### Goal of the exercise
Retype only the lines that run from the top of the material below to the line bearing "pentru ocuparea următoarelor", inclusive, and keep the pictures out.

### Exercise material
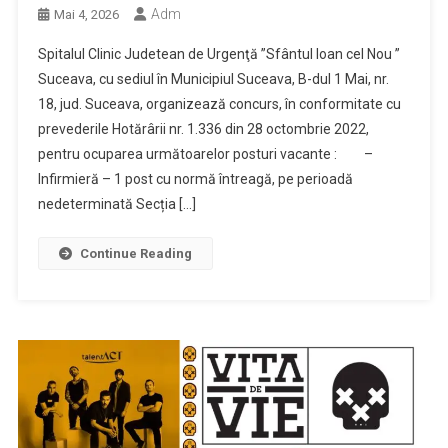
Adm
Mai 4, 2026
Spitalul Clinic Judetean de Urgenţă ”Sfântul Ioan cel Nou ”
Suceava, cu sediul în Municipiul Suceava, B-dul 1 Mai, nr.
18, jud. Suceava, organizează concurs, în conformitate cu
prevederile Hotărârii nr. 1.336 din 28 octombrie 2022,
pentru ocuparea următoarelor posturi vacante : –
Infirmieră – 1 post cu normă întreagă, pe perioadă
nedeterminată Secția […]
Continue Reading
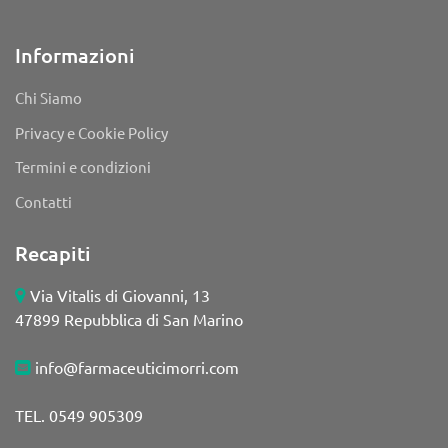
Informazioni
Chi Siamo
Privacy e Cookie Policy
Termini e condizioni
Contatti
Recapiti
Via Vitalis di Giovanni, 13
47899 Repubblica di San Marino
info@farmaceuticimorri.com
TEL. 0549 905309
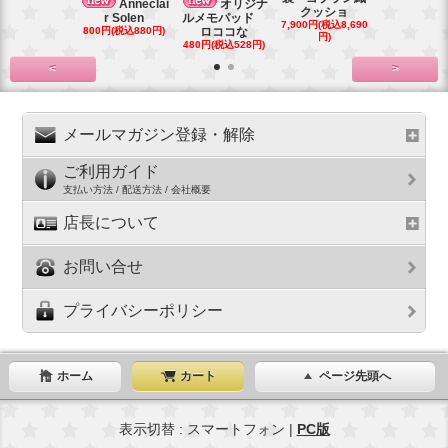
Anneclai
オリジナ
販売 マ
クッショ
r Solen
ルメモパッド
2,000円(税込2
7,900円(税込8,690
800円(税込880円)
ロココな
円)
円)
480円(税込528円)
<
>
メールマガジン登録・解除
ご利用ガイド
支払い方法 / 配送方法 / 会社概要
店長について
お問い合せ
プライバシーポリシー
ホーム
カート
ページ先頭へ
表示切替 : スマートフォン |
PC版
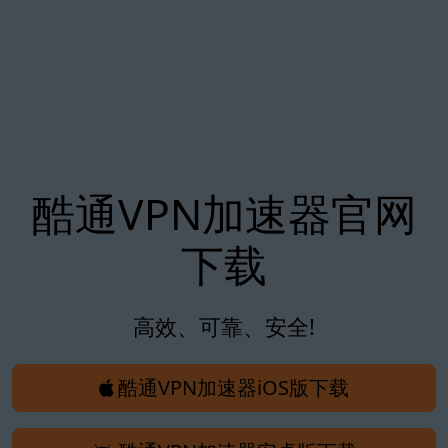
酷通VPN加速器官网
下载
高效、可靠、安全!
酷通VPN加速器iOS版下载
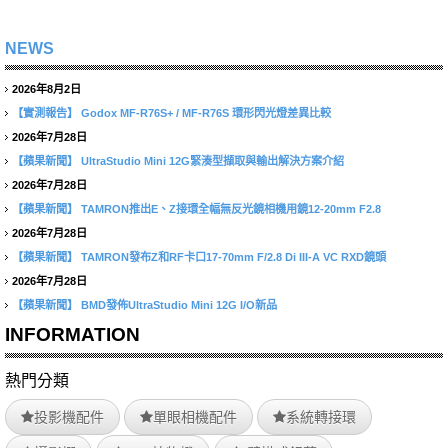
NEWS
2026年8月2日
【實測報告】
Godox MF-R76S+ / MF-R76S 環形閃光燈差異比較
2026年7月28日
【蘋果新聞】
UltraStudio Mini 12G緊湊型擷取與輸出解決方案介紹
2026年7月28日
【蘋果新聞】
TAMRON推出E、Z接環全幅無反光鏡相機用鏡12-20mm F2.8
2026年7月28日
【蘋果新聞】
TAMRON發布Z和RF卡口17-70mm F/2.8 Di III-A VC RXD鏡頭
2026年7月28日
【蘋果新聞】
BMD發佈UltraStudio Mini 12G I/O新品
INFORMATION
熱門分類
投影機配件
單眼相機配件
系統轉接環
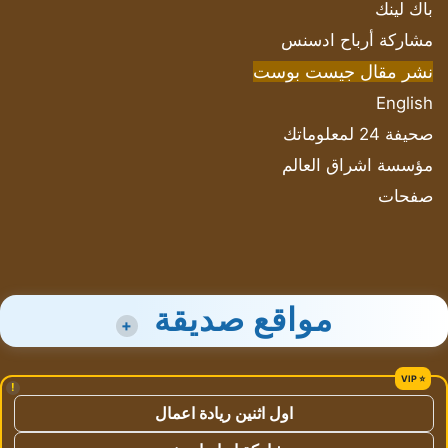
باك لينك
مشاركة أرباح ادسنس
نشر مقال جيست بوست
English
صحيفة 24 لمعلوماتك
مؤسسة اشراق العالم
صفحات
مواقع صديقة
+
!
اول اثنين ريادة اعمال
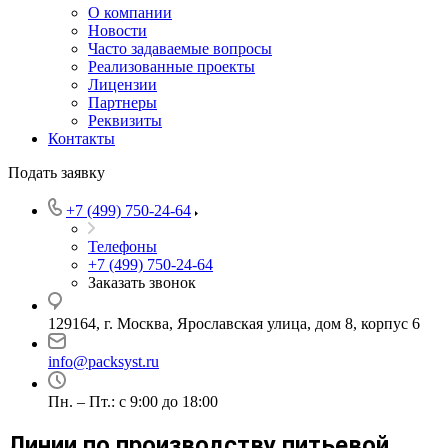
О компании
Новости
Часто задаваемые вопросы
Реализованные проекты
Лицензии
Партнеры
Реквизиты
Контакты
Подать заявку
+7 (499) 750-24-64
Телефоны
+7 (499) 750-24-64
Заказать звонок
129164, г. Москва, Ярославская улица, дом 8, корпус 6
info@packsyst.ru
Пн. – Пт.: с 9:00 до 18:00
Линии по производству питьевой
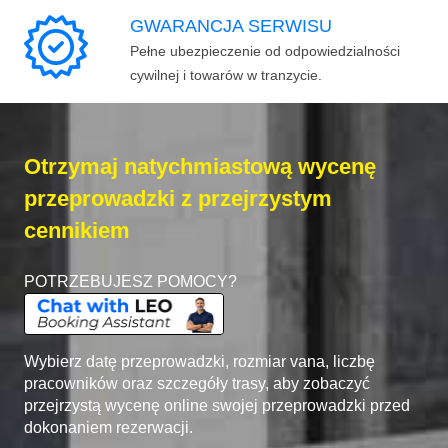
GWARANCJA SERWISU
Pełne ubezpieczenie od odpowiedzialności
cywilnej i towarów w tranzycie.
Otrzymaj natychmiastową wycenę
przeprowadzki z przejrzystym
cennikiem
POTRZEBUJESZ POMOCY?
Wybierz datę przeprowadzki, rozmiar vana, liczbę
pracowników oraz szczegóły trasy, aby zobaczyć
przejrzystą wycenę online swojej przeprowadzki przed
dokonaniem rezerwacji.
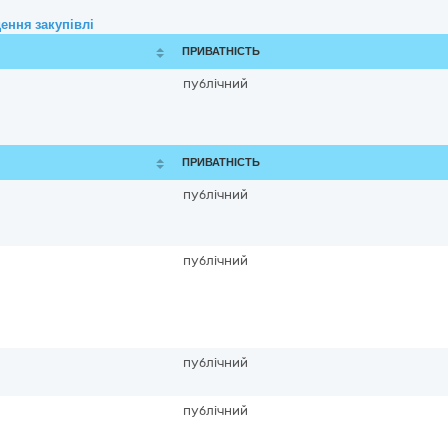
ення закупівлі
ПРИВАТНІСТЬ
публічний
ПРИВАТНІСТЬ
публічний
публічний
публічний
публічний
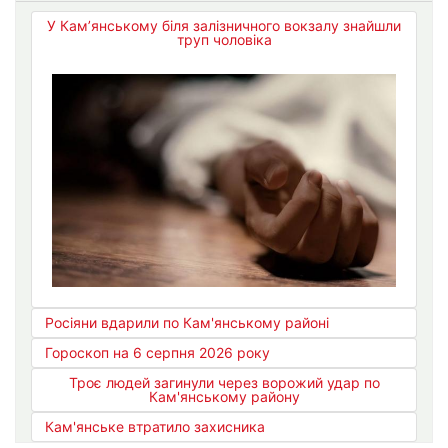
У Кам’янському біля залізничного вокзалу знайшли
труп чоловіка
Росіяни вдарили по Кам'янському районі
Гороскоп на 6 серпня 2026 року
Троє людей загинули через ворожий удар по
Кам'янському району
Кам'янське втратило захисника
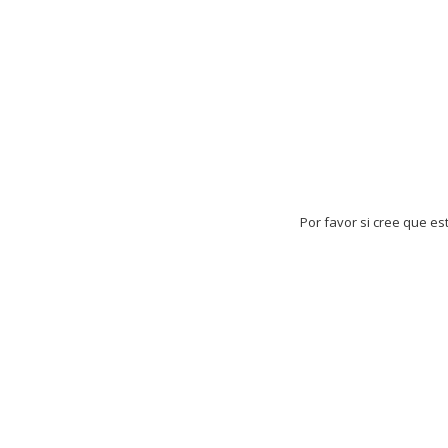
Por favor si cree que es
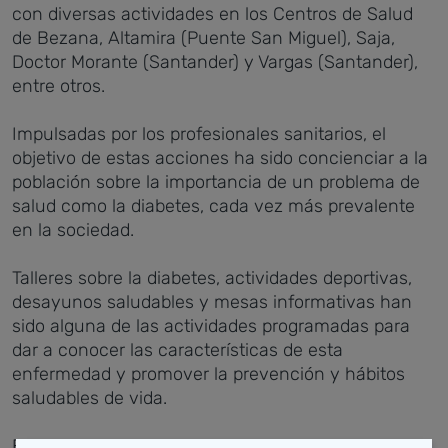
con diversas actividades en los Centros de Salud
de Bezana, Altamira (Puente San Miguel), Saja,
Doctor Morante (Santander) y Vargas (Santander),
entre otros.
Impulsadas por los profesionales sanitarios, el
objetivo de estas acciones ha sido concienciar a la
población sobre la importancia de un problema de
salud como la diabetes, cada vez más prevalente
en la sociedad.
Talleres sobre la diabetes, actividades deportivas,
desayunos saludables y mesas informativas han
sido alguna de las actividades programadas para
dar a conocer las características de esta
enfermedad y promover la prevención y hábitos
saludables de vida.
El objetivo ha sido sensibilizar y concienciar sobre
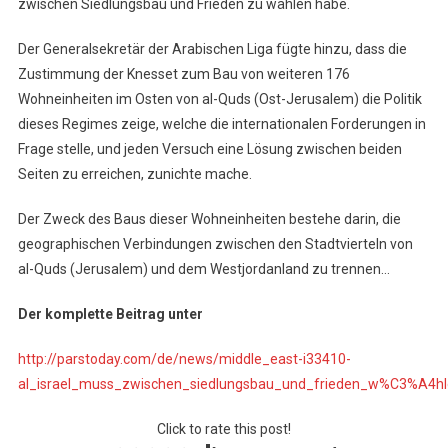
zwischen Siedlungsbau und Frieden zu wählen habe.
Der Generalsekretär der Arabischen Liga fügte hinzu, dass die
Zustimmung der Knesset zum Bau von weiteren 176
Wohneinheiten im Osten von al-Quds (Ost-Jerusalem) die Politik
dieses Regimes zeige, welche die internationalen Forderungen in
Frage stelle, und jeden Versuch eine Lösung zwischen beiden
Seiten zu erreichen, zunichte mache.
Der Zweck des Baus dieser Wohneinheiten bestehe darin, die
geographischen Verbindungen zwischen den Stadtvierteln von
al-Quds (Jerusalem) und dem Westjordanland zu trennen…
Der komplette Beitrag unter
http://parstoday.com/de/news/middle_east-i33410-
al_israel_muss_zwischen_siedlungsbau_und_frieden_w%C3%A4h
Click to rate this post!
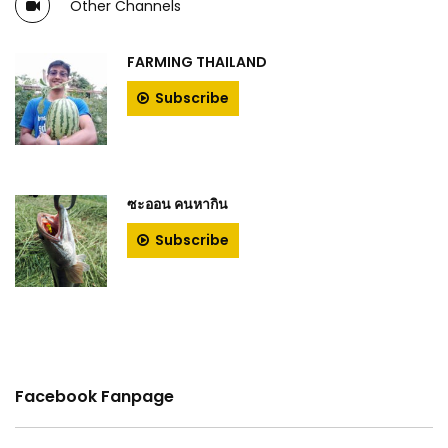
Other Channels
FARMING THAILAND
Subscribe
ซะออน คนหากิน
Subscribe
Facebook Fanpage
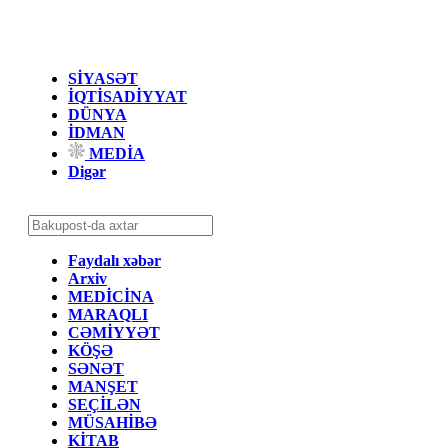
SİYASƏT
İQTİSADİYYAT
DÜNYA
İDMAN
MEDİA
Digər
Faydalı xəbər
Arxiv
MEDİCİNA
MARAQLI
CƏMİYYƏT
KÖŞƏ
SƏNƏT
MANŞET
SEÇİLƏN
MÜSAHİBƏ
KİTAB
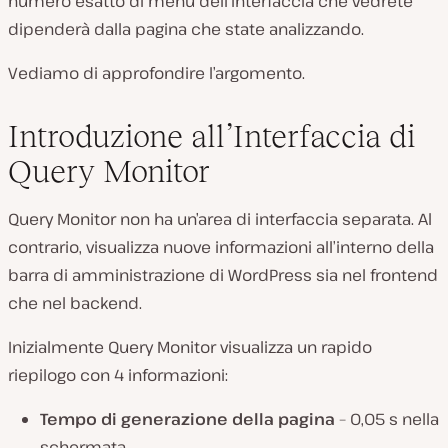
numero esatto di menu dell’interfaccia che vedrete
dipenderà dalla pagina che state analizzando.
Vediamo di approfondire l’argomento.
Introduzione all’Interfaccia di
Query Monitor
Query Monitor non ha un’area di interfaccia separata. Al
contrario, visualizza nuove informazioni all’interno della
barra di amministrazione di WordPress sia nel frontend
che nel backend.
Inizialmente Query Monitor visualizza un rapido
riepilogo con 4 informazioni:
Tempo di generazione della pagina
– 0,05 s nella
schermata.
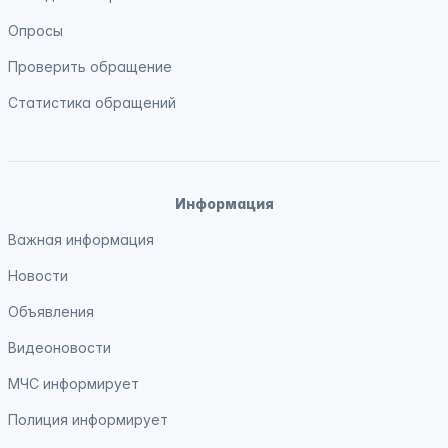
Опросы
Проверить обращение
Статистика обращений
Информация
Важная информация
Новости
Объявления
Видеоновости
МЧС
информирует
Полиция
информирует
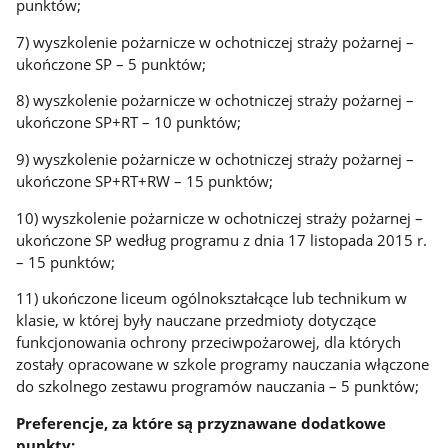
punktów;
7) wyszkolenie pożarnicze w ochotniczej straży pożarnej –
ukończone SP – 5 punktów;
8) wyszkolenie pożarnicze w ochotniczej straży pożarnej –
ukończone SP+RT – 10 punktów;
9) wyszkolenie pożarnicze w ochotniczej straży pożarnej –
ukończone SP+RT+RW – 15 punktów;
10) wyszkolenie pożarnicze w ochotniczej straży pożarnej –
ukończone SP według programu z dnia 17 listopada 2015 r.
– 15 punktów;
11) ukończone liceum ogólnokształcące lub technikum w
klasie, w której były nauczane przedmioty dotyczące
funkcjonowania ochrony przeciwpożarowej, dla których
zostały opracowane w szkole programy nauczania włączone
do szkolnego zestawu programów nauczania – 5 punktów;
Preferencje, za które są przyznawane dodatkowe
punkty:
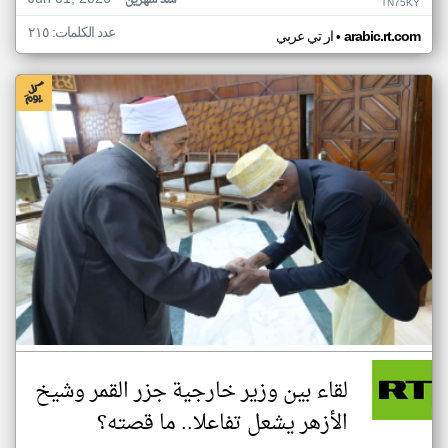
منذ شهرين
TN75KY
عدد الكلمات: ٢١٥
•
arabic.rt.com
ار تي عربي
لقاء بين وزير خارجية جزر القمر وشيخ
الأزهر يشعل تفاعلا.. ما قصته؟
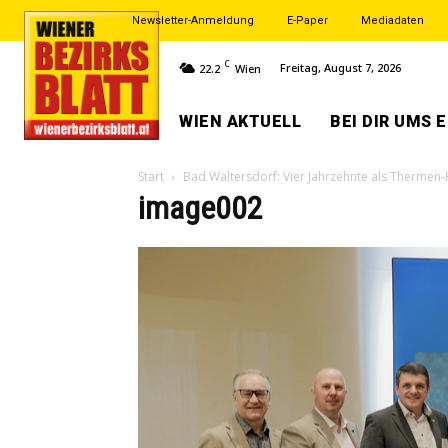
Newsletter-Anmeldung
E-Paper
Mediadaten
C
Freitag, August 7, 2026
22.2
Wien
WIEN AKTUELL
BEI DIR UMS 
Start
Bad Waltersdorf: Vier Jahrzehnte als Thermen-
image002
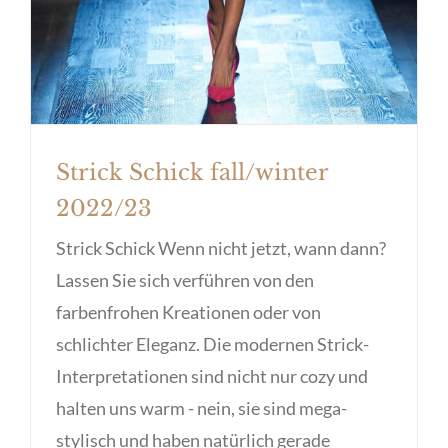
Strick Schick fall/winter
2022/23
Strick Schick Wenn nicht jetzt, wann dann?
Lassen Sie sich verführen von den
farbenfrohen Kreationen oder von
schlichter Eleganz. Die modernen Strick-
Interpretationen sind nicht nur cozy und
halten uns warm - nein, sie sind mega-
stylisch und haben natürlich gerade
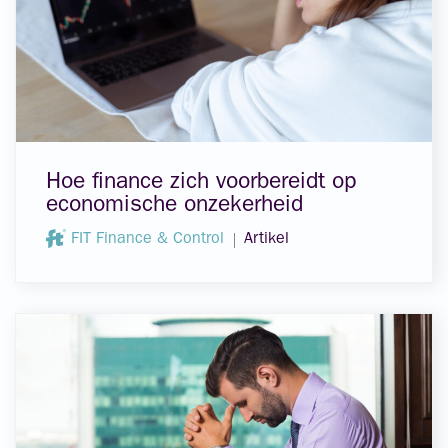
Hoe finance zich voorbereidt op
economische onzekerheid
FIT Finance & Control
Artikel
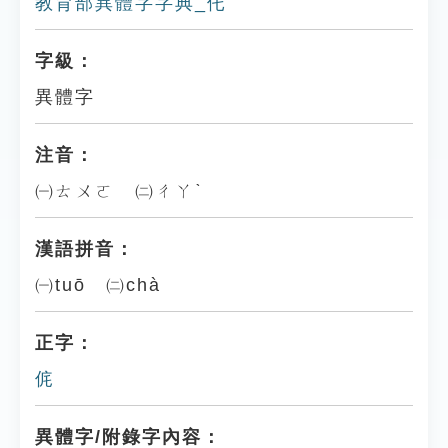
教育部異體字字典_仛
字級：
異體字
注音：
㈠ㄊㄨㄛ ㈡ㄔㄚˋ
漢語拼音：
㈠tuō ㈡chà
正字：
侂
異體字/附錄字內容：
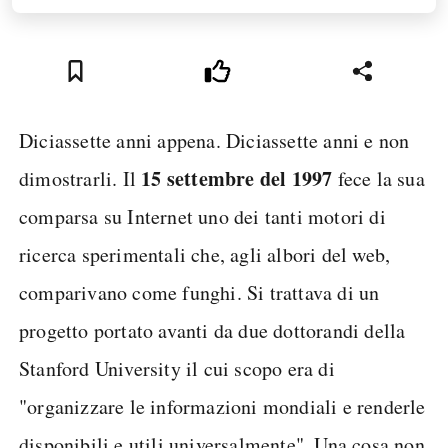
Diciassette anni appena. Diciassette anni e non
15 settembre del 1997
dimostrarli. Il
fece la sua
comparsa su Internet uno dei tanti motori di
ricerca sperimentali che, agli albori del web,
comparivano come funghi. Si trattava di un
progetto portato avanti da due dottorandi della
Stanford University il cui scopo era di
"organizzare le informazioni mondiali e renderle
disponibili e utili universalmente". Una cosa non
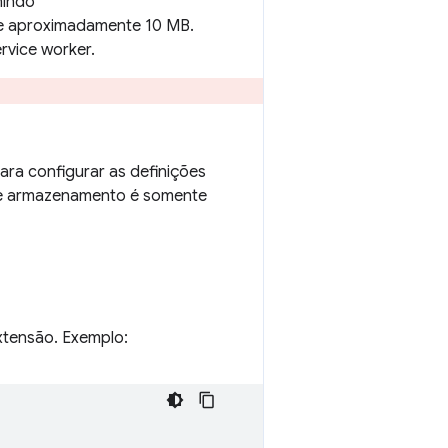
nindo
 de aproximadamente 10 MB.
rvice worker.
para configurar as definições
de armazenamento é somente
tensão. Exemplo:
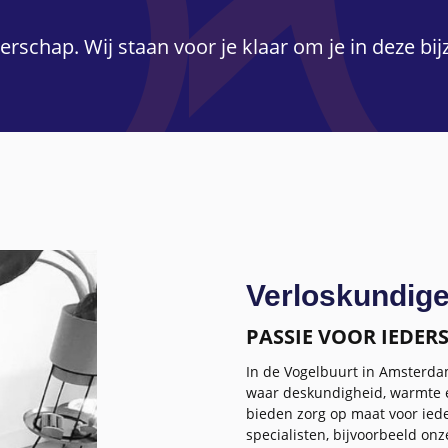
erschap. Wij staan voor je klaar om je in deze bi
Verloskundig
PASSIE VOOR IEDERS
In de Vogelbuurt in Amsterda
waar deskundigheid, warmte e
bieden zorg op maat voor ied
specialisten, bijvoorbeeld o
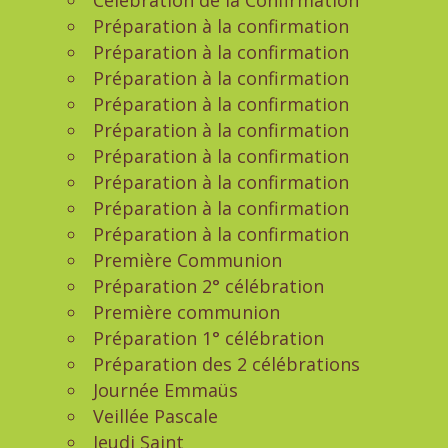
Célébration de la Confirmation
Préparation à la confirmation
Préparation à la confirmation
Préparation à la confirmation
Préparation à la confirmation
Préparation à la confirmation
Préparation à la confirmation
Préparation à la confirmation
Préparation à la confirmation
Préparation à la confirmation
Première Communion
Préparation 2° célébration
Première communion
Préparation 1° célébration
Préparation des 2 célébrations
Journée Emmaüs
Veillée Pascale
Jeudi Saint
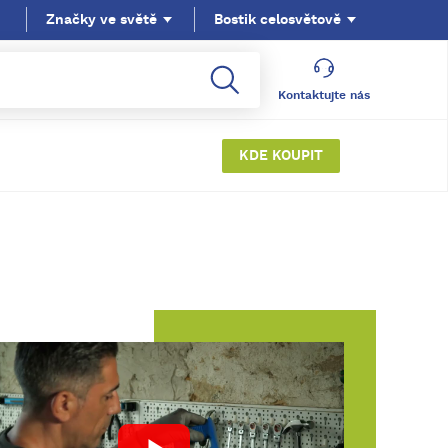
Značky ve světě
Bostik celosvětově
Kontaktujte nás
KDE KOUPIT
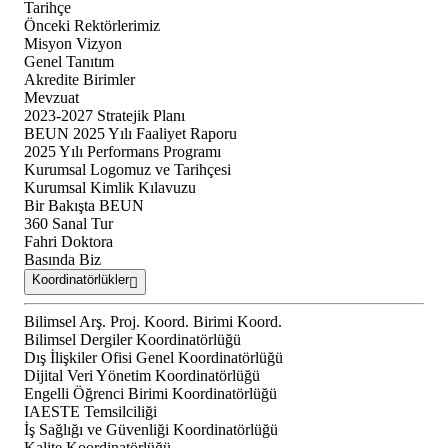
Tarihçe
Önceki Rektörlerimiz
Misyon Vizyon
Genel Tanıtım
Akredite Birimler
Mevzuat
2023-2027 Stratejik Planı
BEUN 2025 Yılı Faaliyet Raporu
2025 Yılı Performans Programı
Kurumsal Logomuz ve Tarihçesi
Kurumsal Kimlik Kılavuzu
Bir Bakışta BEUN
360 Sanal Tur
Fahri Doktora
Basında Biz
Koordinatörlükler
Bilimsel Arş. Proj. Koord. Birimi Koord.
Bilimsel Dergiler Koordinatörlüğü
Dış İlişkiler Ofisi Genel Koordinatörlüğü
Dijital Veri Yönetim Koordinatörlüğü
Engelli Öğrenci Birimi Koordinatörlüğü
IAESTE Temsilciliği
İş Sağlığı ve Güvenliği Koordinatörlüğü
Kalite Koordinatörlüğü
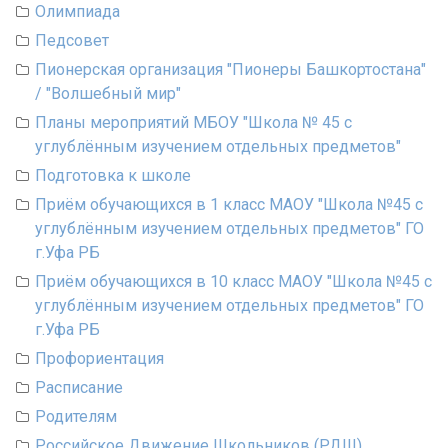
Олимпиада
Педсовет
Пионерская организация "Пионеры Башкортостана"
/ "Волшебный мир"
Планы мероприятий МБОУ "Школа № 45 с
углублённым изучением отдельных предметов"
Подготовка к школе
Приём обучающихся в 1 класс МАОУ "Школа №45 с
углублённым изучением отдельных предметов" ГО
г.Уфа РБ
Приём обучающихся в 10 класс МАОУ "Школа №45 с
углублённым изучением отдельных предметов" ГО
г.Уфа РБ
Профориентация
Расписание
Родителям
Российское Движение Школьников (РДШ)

### Exercise response
Adm
Mai 4, 2026
Spitalul Clinic Judetean de Urgenţă ”Sfântul Ioan cel Nou ”
Suceava, cu sediul în Municipiul Suceava, B-dul 1 Mai, nr.
18, jud. Suceava, organizează concurs, în conformitate cu
prevederile Hotărârii nr. 1.336 din 28 octombrie 2022,
pentru ocuparea următoarelor posturi vacante : –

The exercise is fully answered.